------ DATA TO PROCESS ------
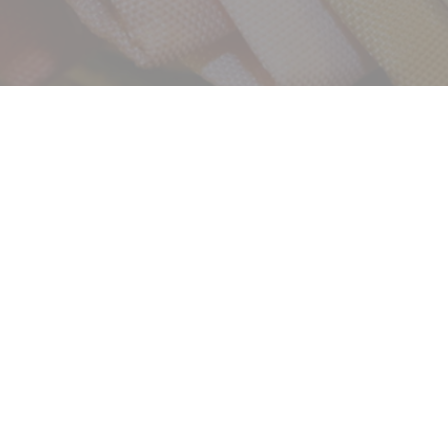
サービス
お客様相談室
企業情報
DM発送停止
クーリングオフ
ビジョン
よくある質問
沿革
積立カード
サステナビリティ
プライバシーポリシー
プレスリリース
------
= WORK INSTRUCTION =
When you repeat the records, reproduce each line exactly and drop the images.

= COMPLETED TASK =
サービス
お客様相談室
企業情報
DM発送停止
クーリングオフ
ビジョン
よくある質問
沿革
積立カード
サステナビリティ
プライバシーポリシー
プレスリリース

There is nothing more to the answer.